J&J agreed to pay $ 5 billion over nine years, and U.S. distributors McKesson, Cardinal Health, and Amerisource Bergen, which supply 90% of the nation’s drugs, will pay $ 21 billion over 18 years, the state attorney general announced Wednesday. from New York, Letitia James, in a statement.

With this “historic” agreement, the companies hope to bury some 4,000 lawsuits against them filed by many states in the country and local communities, and avoid lawsuits, said James, who held a press conference to explain the agreement with prosecutors from six other states. .

“Johnson & Johnson, McKesson, Cardinal Health, and Amerisource Bergen not only helped light the match, but they continued to fuel the fire of opiate addiction for more than two decades. Today, we hold them accountable and inject billions of dollars in communities across the country, “said the prosecutor.

The agreement also provides for changes in the pharmaceutical industry to end the epidemic and prevent a repeat.
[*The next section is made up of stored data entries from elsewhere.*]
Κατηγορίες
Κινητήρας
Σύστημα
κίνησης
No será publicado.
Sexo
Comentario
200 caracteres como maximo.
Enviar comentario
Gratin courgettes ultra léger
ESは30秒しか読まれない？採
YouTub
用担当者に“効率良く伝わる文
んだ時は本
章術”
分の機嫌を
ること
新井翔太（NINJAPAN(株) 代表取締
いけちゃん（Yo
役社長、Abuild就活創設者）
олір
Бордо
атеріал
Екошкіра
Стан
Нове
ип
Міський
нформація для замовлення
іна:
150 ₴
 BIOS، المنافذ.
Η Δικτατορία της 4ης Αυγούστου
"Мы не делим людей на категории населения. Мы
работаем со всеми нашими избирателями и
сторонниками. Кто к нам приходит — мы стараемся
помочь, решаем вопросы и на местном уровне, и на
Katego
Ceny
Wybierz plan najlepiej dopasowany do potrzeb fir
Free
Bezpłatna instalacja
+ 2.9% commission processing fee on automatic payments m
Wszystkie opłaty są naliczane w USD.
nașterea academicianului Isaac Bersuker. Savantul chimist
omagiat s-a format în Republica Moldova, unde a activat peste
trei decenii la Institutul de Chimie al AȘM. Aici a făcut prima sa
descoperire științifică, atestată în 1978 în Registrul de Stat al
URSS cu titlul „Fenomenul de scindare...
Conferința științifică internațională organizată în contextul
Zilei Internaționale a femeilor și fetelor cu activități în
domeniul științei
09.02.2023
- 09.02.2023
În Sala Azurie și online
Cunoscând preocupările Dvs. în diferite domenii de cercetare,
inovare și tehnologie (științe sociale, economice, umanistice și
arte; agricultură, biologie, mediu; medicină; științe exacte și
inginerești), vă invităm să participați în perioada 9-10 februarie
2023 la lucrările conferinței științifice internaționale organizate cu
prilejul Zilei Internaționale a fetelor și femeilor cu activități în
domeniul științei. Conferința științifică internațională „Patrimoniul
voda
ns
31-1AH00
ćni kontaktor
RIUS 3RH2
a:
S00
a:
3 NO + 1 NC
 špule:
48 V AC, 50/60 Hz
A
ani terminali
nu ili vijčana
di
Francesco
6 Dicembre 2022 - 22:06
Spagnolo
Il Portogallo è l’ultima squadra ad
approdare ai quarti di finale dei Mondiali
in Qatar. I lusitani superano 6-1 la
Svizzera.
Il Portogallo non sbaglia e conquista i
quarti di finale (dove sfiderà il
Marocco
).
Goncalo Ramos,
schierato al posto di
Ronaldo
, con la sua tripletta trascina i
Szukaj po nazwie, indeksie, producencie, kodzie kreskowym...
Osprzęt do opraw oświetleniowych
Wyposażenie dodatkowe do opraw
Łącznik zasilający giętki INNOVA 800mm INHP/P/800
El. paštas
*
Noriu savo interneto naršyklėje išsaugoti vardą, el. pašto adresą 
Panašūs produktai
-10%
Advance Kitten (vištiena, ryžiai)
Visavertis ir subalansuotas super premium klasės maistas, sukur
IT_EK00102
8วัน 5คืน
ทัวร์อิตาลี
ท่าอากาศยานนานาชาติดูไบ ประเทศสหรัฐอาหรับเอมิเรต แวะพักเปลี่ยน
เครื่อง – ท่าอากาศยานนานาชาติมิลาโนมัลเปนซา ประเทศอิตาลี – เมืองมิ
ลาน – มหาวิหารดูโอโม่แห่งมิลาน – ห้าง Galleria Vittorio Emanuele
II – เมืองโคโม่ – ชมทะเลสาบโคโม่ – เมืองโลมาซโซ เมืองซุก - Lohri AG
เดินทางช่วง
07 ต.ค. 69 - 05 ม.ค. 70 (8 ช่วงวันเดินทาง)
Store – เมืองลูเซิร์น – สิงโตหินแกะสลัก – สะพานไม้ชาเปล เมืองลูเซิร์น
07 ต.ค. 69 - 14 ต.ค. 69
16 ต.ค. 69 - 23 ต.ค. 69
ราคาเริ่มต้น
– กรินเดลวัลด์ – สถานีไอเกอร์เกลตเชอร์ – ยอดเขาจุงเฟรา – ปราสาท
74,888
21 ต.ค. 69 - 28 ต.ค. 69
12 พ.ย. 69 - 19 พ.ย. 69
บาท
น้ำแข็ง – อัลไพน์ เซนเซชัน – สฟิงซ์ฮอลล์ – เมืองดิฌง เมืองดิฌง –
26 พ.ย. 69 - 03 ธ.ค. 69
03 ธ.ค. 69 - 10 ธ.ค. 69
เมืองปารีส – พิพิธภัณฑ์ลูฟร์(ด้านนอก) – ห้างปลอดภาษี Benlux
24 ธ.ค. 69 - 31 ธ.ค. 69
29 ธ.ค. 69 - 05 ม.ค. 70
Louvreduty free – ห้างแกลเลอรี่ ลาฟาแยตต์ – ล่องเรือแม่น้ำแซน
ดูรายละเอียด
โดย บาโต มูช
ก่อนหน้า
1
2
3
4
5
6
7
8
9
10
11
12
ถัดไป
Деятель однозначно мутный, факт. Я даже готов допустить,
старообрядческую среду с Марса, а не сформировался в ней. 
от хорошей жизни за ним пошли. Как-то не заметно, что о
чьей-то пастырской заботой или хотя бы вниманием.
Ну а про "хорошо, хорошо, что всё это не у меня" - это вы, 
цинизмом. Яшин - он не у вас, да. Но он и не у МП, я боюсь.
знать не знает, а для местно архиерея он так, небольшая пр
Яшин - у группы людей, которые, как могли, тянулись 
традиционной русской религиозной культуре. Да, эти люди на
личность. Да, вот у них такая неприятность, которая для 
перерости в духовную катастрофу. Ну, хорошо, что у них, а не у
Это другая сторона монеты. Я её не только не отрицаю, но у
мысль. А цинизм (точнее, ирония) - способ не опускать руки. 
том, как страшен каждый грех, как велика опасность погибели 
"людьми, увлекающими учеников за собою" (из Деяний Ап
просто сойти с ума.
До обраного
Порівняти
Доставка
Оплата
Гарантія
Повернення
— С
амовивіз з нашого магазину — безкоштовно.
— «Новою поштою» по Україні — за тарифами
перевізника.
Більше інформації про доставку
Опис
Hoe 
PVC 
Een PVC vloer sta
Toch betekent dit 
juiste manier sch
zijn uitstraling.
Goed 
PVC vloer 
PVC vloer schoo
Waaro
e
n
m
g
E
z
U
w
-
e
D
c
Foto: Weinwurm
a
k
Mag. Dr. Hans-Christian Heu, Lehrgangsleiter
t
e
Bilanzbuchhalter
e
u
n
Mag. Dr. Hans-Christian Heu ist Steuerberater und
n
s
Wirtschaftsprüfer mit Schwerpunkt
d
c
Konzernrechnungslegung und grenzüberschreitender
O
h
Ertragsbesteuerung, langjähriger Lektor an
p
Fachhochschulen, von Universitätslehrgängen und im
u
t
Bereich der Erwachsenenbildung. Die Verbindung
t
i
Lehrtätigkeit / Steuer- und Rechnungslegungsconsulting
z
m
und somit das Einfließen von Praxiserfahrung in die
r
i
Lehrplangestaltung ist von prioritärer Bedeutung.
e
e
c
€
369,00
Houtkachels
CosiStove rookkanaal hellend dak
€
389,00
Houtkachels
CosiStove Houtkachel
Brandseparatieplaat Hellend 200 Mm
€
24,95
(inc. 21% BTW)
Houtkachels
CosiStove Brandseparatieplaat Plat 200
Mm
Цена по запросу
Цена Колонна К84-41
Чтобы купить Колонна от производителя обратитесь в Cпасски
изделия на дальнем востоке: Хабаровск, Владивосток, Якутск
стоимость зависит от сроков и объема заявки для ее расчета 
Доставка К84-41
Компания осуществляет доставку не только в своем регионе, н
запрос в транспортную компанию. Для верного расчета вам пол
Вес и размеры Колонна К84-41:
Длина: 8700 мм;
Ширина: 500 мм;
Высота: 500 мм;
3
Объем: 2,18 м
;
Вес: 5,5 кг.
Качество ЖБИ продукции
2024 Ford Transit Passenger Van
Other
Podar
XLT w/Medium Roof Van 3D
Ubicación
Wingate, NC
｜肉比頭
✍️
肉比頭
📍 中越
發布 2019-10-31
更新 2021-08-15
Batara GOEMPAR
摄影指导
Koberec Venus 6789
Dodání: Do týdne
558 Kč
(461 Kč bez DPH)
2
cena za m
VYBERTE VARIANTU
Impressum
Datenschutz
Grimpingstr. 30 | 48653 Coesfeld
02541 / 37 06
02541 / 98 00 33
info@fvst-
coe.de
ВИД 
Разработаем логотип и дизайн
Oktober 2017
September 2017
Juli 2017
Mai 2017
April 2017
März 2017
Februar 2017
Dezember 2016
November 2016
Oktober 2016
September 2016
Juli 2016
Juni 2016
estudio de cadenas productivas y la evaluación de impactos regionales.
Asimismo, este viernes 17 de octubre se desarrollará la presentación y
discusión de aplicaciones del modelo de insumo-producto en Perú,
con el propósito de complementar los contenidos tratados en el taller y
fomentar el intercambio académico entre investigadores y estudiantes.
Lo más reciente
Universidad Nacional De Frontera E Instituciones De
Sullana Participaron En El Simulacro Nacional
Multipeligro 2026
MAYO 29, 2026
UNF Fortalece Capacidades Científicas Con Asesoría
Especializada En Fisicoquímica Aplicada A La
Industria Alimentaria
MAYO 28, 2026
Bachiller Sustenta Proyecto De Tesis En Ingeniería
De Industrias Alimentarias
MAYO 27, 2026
Refusing to plead guilty, Johnson & Johnson will stop selling opiates nationally, and McKesson, Cardinal Health, and Amerisource Bergen “have finally agreed to coordinate and share their information with an independent monitor to ensure this fire does not yet spread. more, “James said.

– “People are dying” –

The agreement, which was classified as “historic” by the prosecutor, has already been approved by New York and six other states in the country (North Carolina, Connecticut, Delaware, Louisiana, Pennsylvania and Tennessee). But it still needs to get the go-ahead from other states within 30 days, and from numerous communities within 150 days.

“We want this money to reach our communities as quickly as possible, and to be the maximum amount possible, because people are dying, and we want to save lives,” said North Carolina Attorney Josh Stein, who hopes that more than 40 states sign the pledge.